Our complex intervention model provides a diagrammatical representation of the CoP within the CAGH intervention (see Figure 1). This highlights how CAGH sought to counter commercially driven gambling normalisation and harmful products partly through the dissemination of counter-industry narratives. This ‘counter-industry’ component, which we explore elsewhere (13,20), has not been explored directly here because we consider the CAGH model to be potentially relevant for health promotion domains that do not have a commercial determinants angle. The politically contentious nature of the gambling harms domain appears to have added to the importance of collective commissioning through a CoP as it enabled and supported VCFSE staff. As such, the CAGH model may be relevant to other politically contentious or stigmatised health issues that require collective protections and support, as well as a first-stage of learning about appropriate language prior to project delivery. For example, it may be relevant for amplifying the voices of refugees and asylum seekers across community services, or the voices of trans and non-binary people.
Figure 1.
The Communities Addressing Gambling Harms initiative.

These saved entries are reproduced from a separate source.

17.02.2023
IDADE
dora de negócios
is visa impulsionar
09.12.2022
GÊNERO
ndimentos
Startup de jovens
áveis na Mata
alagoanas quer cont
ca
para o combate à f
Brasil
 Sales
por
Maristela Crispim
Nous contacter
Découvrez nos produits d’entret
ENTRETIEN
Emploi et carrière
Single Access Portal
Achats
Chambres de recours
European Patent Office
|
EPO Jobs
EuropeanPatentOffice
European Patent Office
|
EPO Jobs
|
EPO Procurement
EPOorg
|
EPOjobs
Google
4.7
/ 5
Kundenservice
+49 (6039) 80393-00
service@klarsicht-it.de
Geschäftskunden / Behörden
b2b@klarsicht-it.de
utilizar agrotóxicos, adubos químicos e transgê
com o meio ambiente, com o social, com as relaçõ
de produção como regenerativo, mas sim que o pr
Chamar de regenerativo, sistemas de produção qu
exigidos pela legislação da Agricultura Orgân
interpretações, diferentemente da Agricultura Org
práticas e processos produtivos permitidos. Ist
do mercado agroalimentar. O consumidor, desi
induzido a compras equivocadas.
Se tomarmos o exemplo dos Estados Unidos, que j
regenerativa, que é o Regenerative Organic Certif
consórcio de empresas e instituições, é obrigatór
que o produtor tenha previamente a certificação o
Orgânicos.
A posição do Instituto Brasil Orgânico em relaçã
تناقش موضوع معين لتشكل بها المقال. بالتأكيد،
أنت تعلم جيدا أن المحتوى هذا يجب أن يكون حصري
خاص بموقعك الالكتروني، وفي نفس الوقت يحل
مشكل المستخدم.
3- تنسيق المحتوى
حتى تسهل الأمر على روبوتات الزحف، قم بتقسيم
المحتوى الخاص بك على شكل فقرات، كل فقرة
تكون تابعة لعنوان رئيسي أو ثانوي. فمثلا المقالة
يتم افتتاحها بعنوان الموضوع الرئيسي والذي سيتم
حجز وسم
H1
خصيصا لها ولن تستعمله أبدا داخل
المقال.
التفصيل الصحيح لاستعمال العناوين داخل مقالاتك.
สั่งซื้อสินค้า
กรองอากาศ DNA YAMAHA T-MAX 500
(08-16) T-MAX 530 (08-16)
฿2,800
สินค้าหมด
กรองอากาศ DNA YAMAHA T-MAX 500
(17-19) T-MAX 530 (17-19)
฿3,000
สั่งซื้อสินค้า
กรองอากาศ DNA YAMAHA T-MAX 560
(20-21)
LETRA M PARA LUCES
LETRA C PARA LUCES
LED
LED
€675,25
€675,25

The Community of Practice (CoP) is represented by the blue oval which merges into the turquoise oval to reflect its evolution into a regional gambling harms network to scale up the learning generated at the project level. Underneath the CoP are the 12 voluntary, community, faith and social enterprise (VCFSE) projects which proceed through a process of iterative design and delivery. The various target groups of Communities Addressing Gambling Harms (CAGH) are situated at the bottom of the model, starting with VCFSE project staff and volunteers who, after learning about gambling harms in the CoP, push out to raise awareness of gambling harms or directly work with other target groups. CAGH outcomes (listed to the right of the model) include established infrastructure for ongoing community-centred gambling harms reduction, learning on social innovations, the outcomes linked to the 12 VCFSE projects and enhanced awareness and understanding that is stimulated externally through public sphere advocacy. Such wider impact was an anticipated consequence of the combined advocacy of the 12 projects and a concurrent Lived Experience (LE)-informed social marketing campaign, called ‘Odds Are: They Win’.
[Figure omitted. See PDF]
Important research and practice implications follow.

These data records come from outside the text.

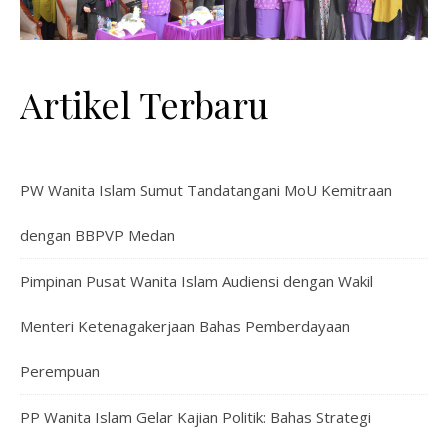
Artikel Terbaru
PW Wanita Islam Sumut Tandatangani MoU Kemitraan
dengan BBPVP Medan
Pimpinan Pusat Wanita Islam Audiensi dengan Wakil
Menteri Ketenagakerjaan Bahas Pemberdayaan
Perempuan
PP Wanita Islam Gelar Kajian Politik: Bahas Strategi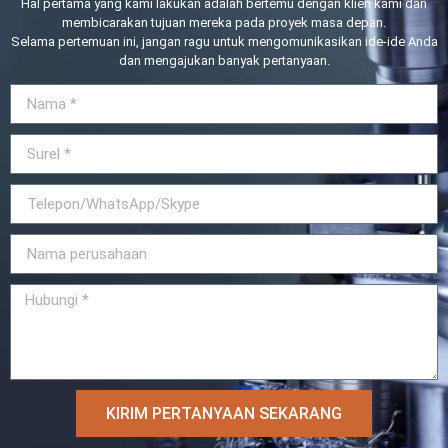
Hal pertama yang kami lakukan adalah bertemu dengan klien kami dan
membicarakan tujuan mereka pada proyek masa depan.
Selama pertemuan ini, jangan ragu untuk mengomunikasikan ide-ide Anda
dan mengajukan banyak pertanyaan.
KIRIM PERTANYAAN SEKARANG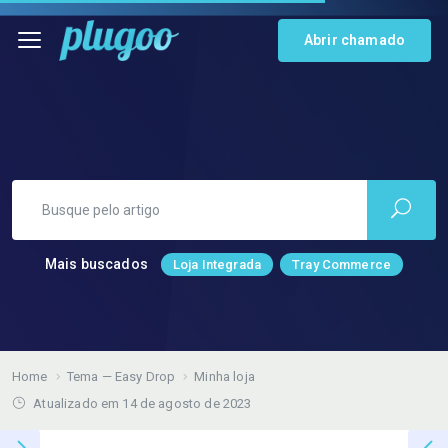
Abrir chamado
Mais buscados
Loja Integrada
Tray Commerce
Home
Tema — Easy Drop
Minha loja
Atualizado em 14 de agosto de 2023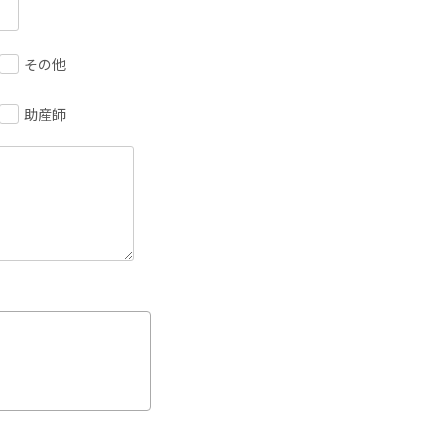
その他
助産師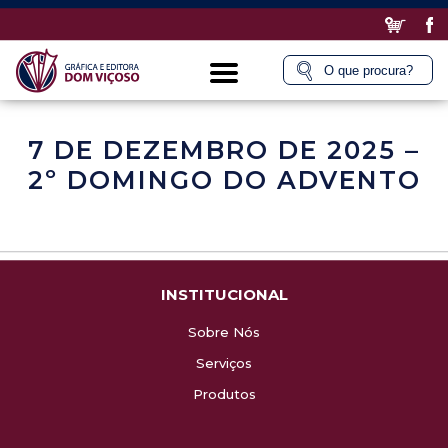
7 DE DEZEMBRO DE 2025 –
2º DOMINGO DO ADVENTO
INSTITUCIONAL
Sobre Nós
Serviços
Produtos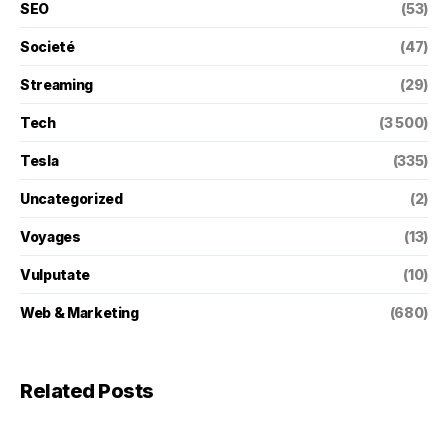
SEO
(53)
Societé
(47)
Streaming
(29)
Tech
(3 500)
Tesla
(335)
Uncategorized
(2)
Voyages
(13)
Vulputate
(10)
Web & Marketing
(680)
Related Posts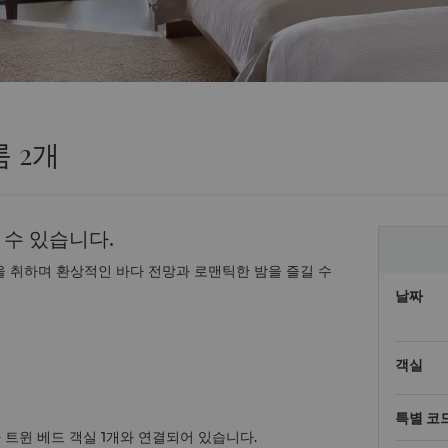
 2개
 수 있습니다.
을 취하며 환상적인 바다 전망과 로맨틱한 밤을 즐길 수
날짜
객실
특별 코
가 트윈 베드 객실 1개와 연결되어 있습니다.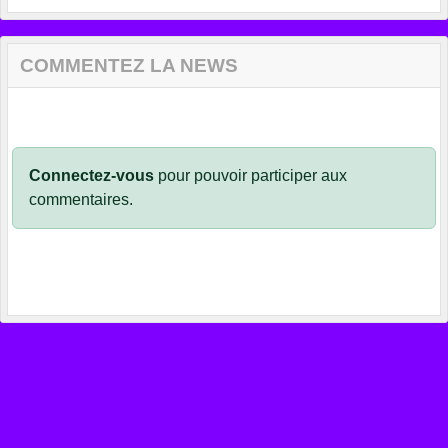
COMMENTEZ LA NEWS
Connectez-vous
pour pouvoir participer aux
commentaires.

We suggest that CoPs are complementary to the many methods, tools and approaches that make up community-centred health promotion. An explicit focus on generating learning on new or enhanced forms of ‘practice’ makes CoPs distinct from other forms of collaboration and partnership (8).
In the CAGH case, commissioner-facilitators aimed to scale-up the successful innovations presented here (see Table 1) by inviting other VCFSE organisations to join the community and build on and refine learning on ‘what works’. Taking one example from CAGH’s five social innovations themes, the community engagement projects established the impact of LE-led awareness-raising events at community settings, such as places of worship. Bringing in more faith organisations to collaborate with those already involved in CAGH could lead to similar events being convened across the region. This amplifies the common partnership outcomes of increased knowledge, skills and confidence (8), as VCFSE staff are enabled to co-create an evolving knowledge-base for the community arm of a city-region government’s gambling harms reduction strategy.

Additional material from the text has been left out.